Every picture is to be removed, and all the data is to be copied exactly.

+++

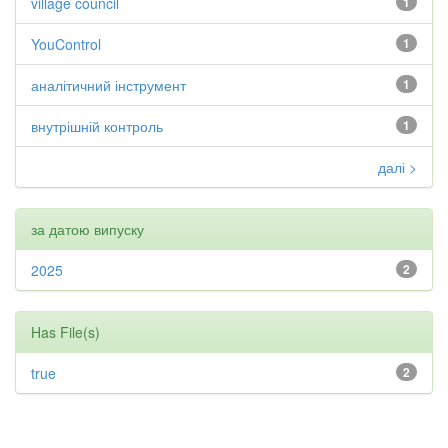
village council
1
YouControl
1
аналітичний інструмент
1
внутрішній контроль
1
далі >
за датою випуску
2025
2
Has File(s)
true
2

+++

* **EXPECTED OUTPUT**
village council
1
YouControl
1
аналітичний інструмент
1
внутрішній контроль
1
далі >
за датою випуску
2025
2
Has File(s)
true
2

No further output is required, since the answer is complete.